In the 1970s a pressing need for more and better professional training and support led to the founding of local and regional planned giving councils. National Round Tables on Deferred Giving sponsored by the Northwest Area Foundation in 1982 and 1984 underscored the opportunities for increasing gifts through bequests, trusts, annuities, and complex assets; the need for raising standards for professional education; and encouraging ethical behavior.   

The Tax Reform Act of 1986 enacted fundamental changes that had a powerful, unintended impact on charitable giving. The Act eliminated popular tax preference items (“loopholes”), leaving charitable remainder trusts (CRTs) as one of the few opportunities for successful investors to avoid paying high capital gains taxes on the sale of appreciated stock. Many for-profit investment advisors, life insurance agents, and attorneys added CRTs to their practice in the 1980s.

A few misguided planners lost sight of charitable intent by promoting CRTs as “the last great tax shelter.”  Nonprofits that could not afford to hire gift planning specialists felt disadvantaged, and vulnerable to disreputable salesmen who offered a remainder interest in CRTs in exchange for the payment of “finders fees.”  It became increasingly clear that gift planners needed to spell out ethical guidelines for professional conduct in this and other areas.


Founding and Early Years of the National Association of Charitable Gift Planners

Charles Johnson of the Lilly Endowment, Michael Boland of Harvard Business School, and Dick Wilson of the National Society of Fundraising Executives (NSFRE) became the leading advocates for a national organization with a decentralized structure: a federation of local and regional gift planning councils called the National Committee on Planned Giving (NCPG), now known as National Association of Charitable Gift Planners (NACGP).  From 1985 through 1987, the founders of NCPG convened gift planners from across the country to develop organizational plans.

NCPG was founded in 1988, dedicated to improving the performance of people whose work is critical for American philanthropy. Two immediate goals for the  new national association were to provide more and better professional training, and to adopt new standards for professional ethics, so that well-qualified gift planners would find appropriate and effective ways for people to support the charitable causes close to their hearts.

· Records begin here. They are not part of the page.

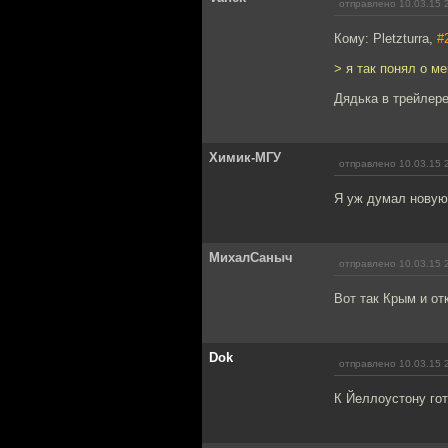
отправлено 10.03.15 
Кому: Pletzturra,
#
> я так понял о м
Дядька в трейлере
Химик-МГУ
отправлено 10.03.15 
Я уж думал новую
МихалСаныч
отправлено 10.03.15 
Вот так Крым и от
Dok
отправлено 10.03.15 
К Йеллоустону го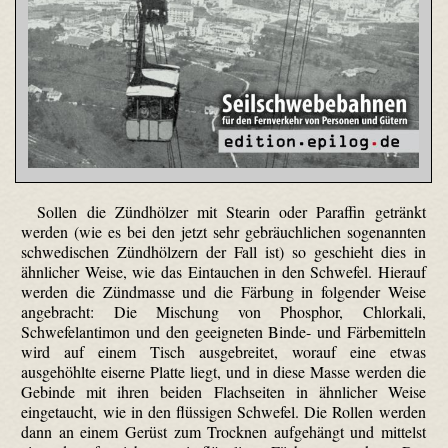
Sollen die Zündhölzer mit Stearin oder Paraffin getränkt
werden (wie es bei den jetzt sehr gebräuchlichen sogenannten
schwedischen Zündhölzern der Fall ist) so geschieht dies in
ähnlicher Weise, wie das Eintauchen in den Schwefel. Hierauf
werden die Zündmasse und die Färbung in folgender Weise
angebracht: Die Mischung von Phosphor, Chlorkali,
Schwefelantimon und den geeigneten Binde- und Färbemitteln
wird auf einem Tisch ausgebreitet, worauf eine etwas
ausgehöhlte eiserne Platte liegt, und in diese Masse werden die
Gebinde mit ihren beiden Flachseiten in ähnlicher Weise
eingetaucht, wie in den flüssigen Schwefel. Die Rollen werden
dann an einem Gerüst zum Trocknen aufgehängt und mittelst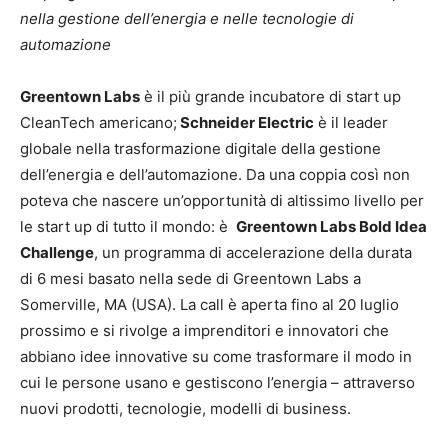
nella gestione dell’energia e nelle tecnologie di
automazione
Greentown Labs
è il più grande incubatore di start up
CleanTech americano;
Schneider Electric
è il leader
globale nella trasformazione digitale della gestione
dell’energia e dell’automazione. Da una coppia così non
poteva che nascere un’opportunità di altissimo livello per
le start up di tutto il mondo: è
Greentown Labs Bold Idea
Challenge
, un programma di accelerazione della durata
di 6 mesi basato nella sede di Greentown Labs a
Somerville, MA (USA). La call è aperta fino al 20 luglio
prossimo e si rivolge a imprenditori e innovatori che
abbiano idee innovative su come trasformare il modo in
cui le persone usano e gestiscono l’energia – attraverso
nuovi prodotti, tecnologie, modelli di business.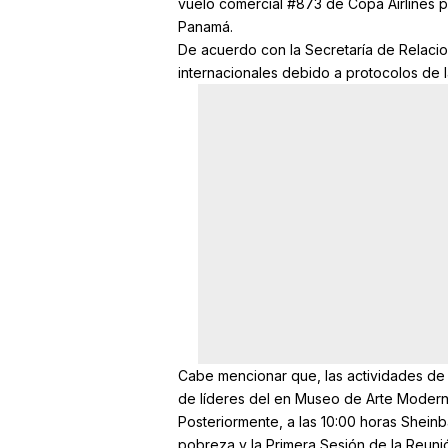
vuelo comercial #873 de Copa Airlines 
Panamá.
De acuerdo con la Secretaría de Relacion
internacionales debido a protocolos de l
Cabe mencionar que, las actividades de
de líderes del en Museo de Arte Moderno,
Posteriormente, a las 10:00 horas Sheinb
pobreza y la Primera Sesión de la Reuni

NCPG Board members and volunteers accomplished quite a lot in its early years, with support from a part-time staff. Here are a few highlights, ending around the year 2000 in order to keep this brief history to a manageable length.

In 1987, leaders of NCPG identified 14 planned giving councils with 1,100 members. By 1991 there were 47 councils affiliated with NCPG, with 4,100 members; one year later there were 58 councils with 4,600 members.  (In July 2019 there are roughly 8,000 members of local gift planning councils, and 3,000 planners affiliated with NACGP.)  Professional networking was facilitated by publication of the NCPG Directory of Council Members (1989).   The NCPG Gift Planner Profile (1992) was based on a survey of 600 practitioners, providing data on compensation, experience, gender, and other career aspects.

NCPG has held major conferences every year since its founding. Many leaders in the broad field of gift planning met one another at the first public conferences in Indianapolis in 1988 and 1989.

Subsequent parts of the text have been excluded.